Premature junctional beats
Premature junctional complex (PJC) occurs when an irritable site within the AV node fires an impulse before the SA node. This impulse interrupts the sinus rhythm
- EKG: Narrow QRS complex, either (1) without a preceding P wave or (2) preceded by an abnormal P wave with a PR interval of < 120 ms
- The QRS complex will be narrow, usually measured at 0.10 sec or less
Premature ventricular contractions
Premature ventricular complexes (PVCs) occur when a ventricular site generates an impulse. This happens before the next regular sinus beat.
- EKG: Broad QRS complex (≥ 120 ms) with abnormal morphology.
- Look for a wide QRS complex, equal or greater than 0.12 sec
- The QRS complex shape can be bizarre
- The P wave will be absent
Population: Elderly
Historically referred to as sick sinus syndrome (SSS), now commonly known as sinus node dysfunction (SND), is a collective term used to describe dysfunction in the sinus node's automaticity and impulse generation
- Sinus bradycardia: Sinus rhythm with a resting heart rate of < 60 bpm in adults, or below the normal range for age in children
- Sinus pause: pause < 3 seconds
- Sinus arrest: pause > 3 seconds
- Tachy-Brady Syndrome: Episodes of alternating sinus tachycardia and bradycardia
Treatment: Pacemaker
Sinus arrhythmia represents normal, minimal variations in the SA Node pacing rate in association with the phases of respiration.
- Heart rate frequently increases with inspiration and decreases with expiration
Torsade de Pointes is a special form of ventricular tachycardia
- EKG: Polymorphic ventricular tachycardia that appears to be twisting around a baseline
- Etiology: Hypokalemia or hypomagnesemia
- Treatment: IV Magnesium sulfate
Chaotic irregular deflections of varying amplitude and no useful contractions
- No identifiable P waves, QRS complexes, or T waves
- Rate 150 to 500 per minute
- Amplitude decreases with duration (coarse VF -> fine VF)

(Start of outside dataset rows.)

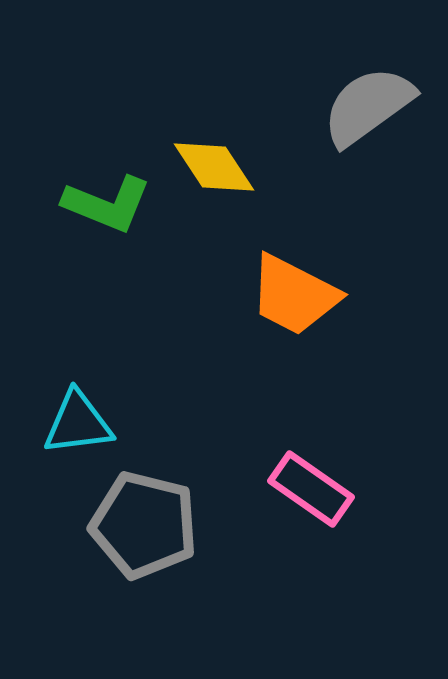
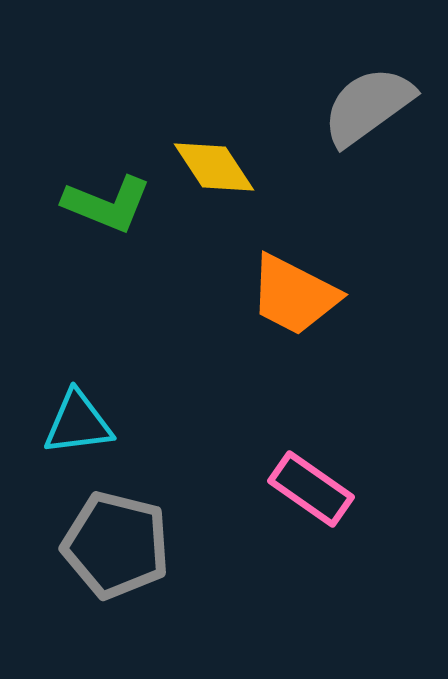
gray pentagon: moved 28 px left, 20 px down
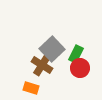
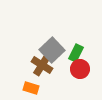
gray square: moved 1 px down
green rectangle: moved 1 px up
red circle: moved 1 px down
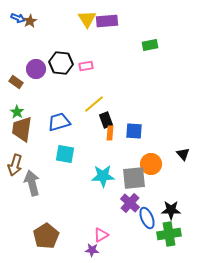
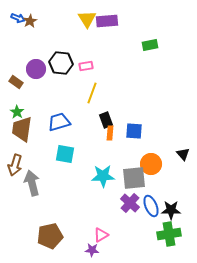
yellow line: moved 2 px left, 11 px up; rotated 30 degrees counterclockwise
blue ellipse: moved 4 px right, 12 px up
brown pentagon: moved 4 px right; rotated 20 degrees clockwise
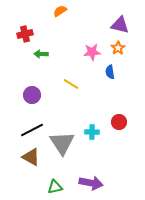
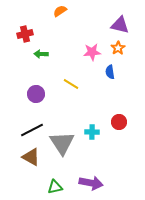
purple circle: moved 4 px right, 1 px up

Treat with unsynchronized cardioversion
- Unsynchronized cardioversion - start CPR
- Give 3 sequential shocks (120, 150, 180); assess rhythm
- If VF persists --> do CPR and intubate
- Administer two doses amiodarone 2-4 min. Administer 1 mg IV bolus epi every 3-5 minutes (will ↑ myocardial blood flow and ↓ cerebral blood flow and ↓ defib threshold)
An implantable cardioverter-defibrillator may be necessary
A sequence of three PVCs in a row is ventricular tachycardia.
- The rate will be 120-200 bpm.
- There are several different varieties of VT — the most being Monomorphic VT
Ventricular Tachycardia (Monomorphic)
Monomorphic ventricular tachycardia occurs when the electrical impulse originates in one of the ventricles. The QRS complex is wide. Rate is above 100 bpm.
EKG: Wide complex tachycardia
Treatment:
- Stable- amiodarone, lidocaine
- Unstable- CPR and defibrillation
Ventricular Tachycardia (Polymorphic)
Polymorphic ventricular tachycardia has QRS complexes that vary in shape and size. If a polymorphic ventricular tachycardia has a long QT Interval, it could be Torsade de Pointes.
Pacemaker Rhythm
Atrial and ventricular pacing can be seen on the ECG as a pacing stimulus (spike) followed by a P wave or QRS complex, respectively.
EKG: The appearance of the ECG in a paced patient is dependent on the pacing mode used, placement of pacing leads, device pacing thresholds, and the presence of native electrical activity
- EKG Pacing Spikes: Vertical spikes of short duration, usually 2 ms.